No time is spent preparing our site. We quickly hike down to explore the canyon and to find the artwork. With each downward step into the canyon we descend into what seems like another biome. The upper desert plains are swept by the Sonoran winds that stir the exposed sandstone into the air. The canyon offers relief from wind, intense sunlight, intense cold and has a life giving stream that flows off the very, very distance mountain toward Flagstaff.

Over the eon’s the light sandstone walls have developed a black patina that is a perfect chalkboard. For thousands of years native and not so native people have been using art and images to define their territory. Today our society uses spray paint on railroad cars.
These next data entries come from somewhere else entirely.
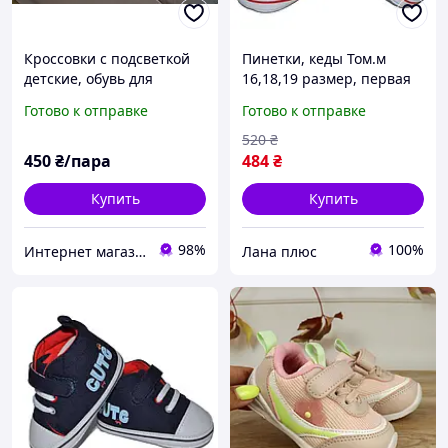
Кроссовки с подсветкой
Пинетки, кеды Том.м
детские, обувь для
16,18,19 размер, первая
малышей, обувь для
обувь для малышек, на
Готово к отправке
Готово к отправке
маленьких деток
подарок, 112-9318-05
520
₴
450
₴/пара
484
₴
Купить
Купить
98%
100%
Интернет магазин Семицвет
Лана плюс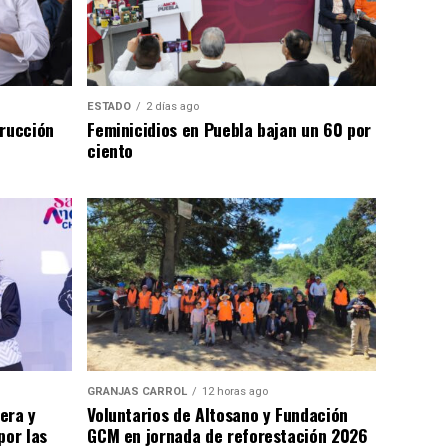
ESTADO
2 días ago
trucción
Feminicidios en Puebla bajan un 60 por
ciento
GRANJAS CARROL
12 horas ago
era y
Voluntarios de Altosano y Fundación
por las
GCM en jornada de reforestación 2026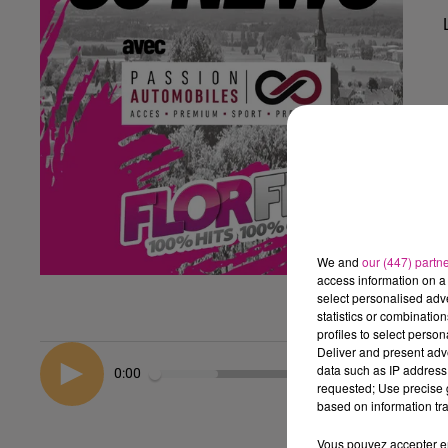
We and
our (447) partn
access information on a 
select personalised ad
statistics or combinatio
profiles to select person
Deliver and present adv
data such as IP address 
0:00
requested; Use precise g
based on information tra
Vous pouvez accepter en 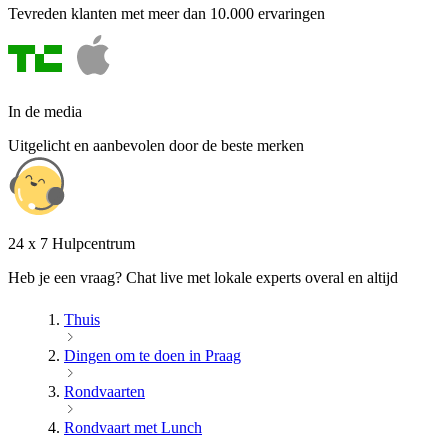
Tevreden klanten met meer dan 10.000 ervaringen
In de media
Uitgelicht en aanbevolen door de beste merken
24 x 7 Hulpcentrum
Heb je een vraag? Chat live met lokale experts overal en altijd
Thuis
Dingen om te doen in Praag
Rondvaarten
Rondvaart met Lunch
The Anasazi did not have the luxury of spray paint and had to resort to pecking the surface of the canyon with a sharp rock.

As we travel to various petroglyph sights throughout the South West, we remain curious and open to what they might signify and what they might be trying to relay to the viewer.
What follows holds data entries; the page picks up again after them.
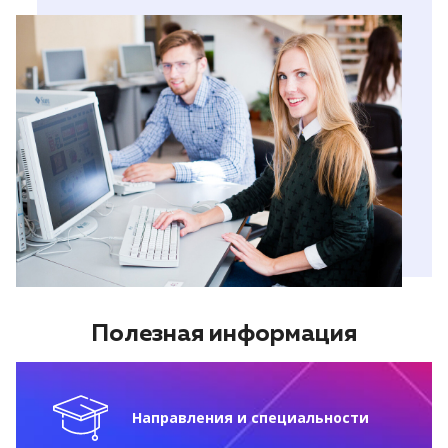
Полезная информация
Направления и специальности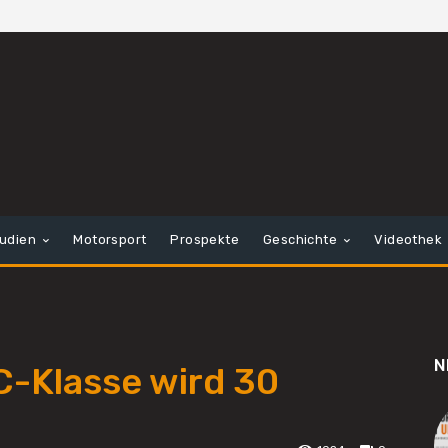
tudien
Motorsport
Prospekte
Geschichte
Videothek
N
C-Klasse wird 30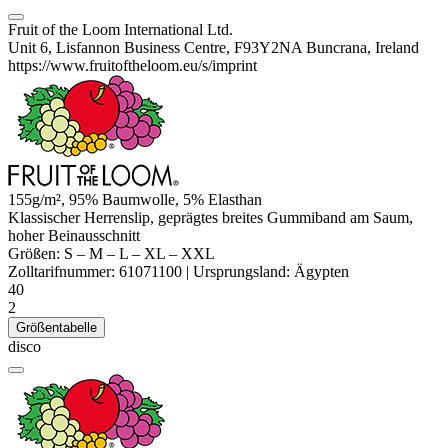
Fruit of the Loom International Ltd.
Unit 6, Lisfannon Business Centre, F93Y2NA Buncrana, Ireland
https://www.fruitoftheloom.eu/s/imprint
155g/m², 95% Baumwolle, 5%
Elasthan
Klassischer Herrenslip, geprägtes breites Gummiband am Saum,
hoher Beinausschnitt
Größen:
S
–
M
–
L
–
XL
–
XXL
Zolltarifnummer:
61071100
|
Ursprungsland:
Ägypten
40
2
Größentabelle
disco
Rock Art Ranch is known for having exceptional Pre-Columbian petroglyphs including one called the “birthing mother” It is a rare petrographic depiction of the birthing event.

With each trip to various petroglyph sites we evaluate what we have seen and try to ascertain their meanings and relationships to the surroundings. Enclosed find a photograph that depicts what seems to be a complete family unite.

A family unit living in harmony, the larger persons are shown holding hands. There is much to ponder in the larger picture. Just two feet in the distance is another adult like figure. He is followed by a succession of dots. Dot, dot, dot, dot, He is either leading the way and taking the entire family unit to someplace else, or perhaps he has wandered from the family, and they acknowledge his absence by this image. It seems hard to determine. He has left an effect on his family unit and they pay homage to his distance by this portrayal.

The Anasazi surroundings are as hospitable as any place you might find in the south west. They have been provided with a tolerable climate, suitable water supply in an arid desert. Wildlife abounds throughout the canyon lands and the surrounding desert and provides a plentiful food source. The beaver trim the red willow along the stream, dam building and providing for the fish, turtles and frogs. In the quiet of late afternoon and early morning it provided us with an insight into their near perfect neighborhood.

For many years the Anasazi were thought to be a near perfect society, living in harmony with their surroundings as seen in this beautiful canyon. Recently, scientific research has shown that their society met with an untimely end. Their Anasazi-Chaco Canyon relatives were victims of anthropophagy, was it outsiders? Insiders or lack or resource, it is hard to know. Anthropophagy is commonly known as cannibalism.

This place was a valued and treasured resource thousands of years ago. It remains the same today.